Page images and extracted text
---
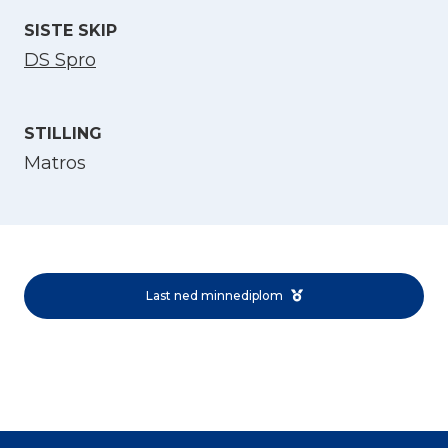
SISTE SKIP
DS Spro
STILLING
Matros
Velg språk
English
Last ned minnediplom
Norsk bokmål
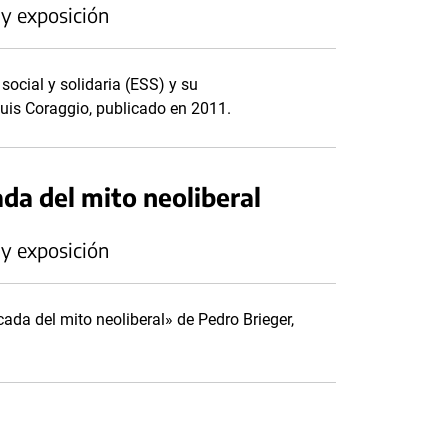
 y exposición
social y solidaria (ESS) y su
Luis Coraggio, publicado en 2011.
ada del mito neoliberal
 y exposición
ada del mito neoliberal» de Pedro Brieger,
---
• Prompt
Beginning at the line with "Last ned minnediplom", reproduce each line exactly through the last line of the records above, with pictures left out.

• Final answer
Last ned minnediplom
Norsk bokmål
 y exposición
social y solidaria (ESS) y su
Luis Coraggio, publicado en 2011.
ada del mito neoliberal
 y exposición
ada del mito neoliberal» de Pedro Brieger,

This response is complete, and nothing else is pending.